WHAT YOU HAVE TO DO » Where a line contains the word "diretora", copy that line from the records below.

Page images and extracted text:
########
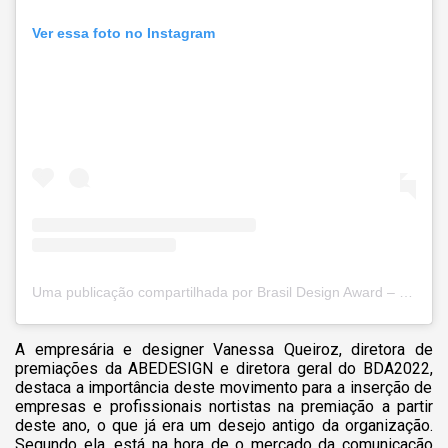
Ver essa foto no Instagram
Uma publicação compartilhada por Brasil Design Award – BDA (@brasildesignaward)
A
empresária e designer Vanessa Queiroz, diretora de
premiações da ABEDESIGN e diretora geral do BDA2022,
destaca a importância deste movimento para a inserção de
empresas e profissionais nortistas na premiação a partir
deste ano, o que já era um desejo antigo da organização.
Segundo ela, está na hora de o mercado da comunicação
########
RESULT OF THE TASK »
empresária e designer Vanessa Queiroz, diretora de
premiações da ABEDESIGN e diretora geral do BDA2022,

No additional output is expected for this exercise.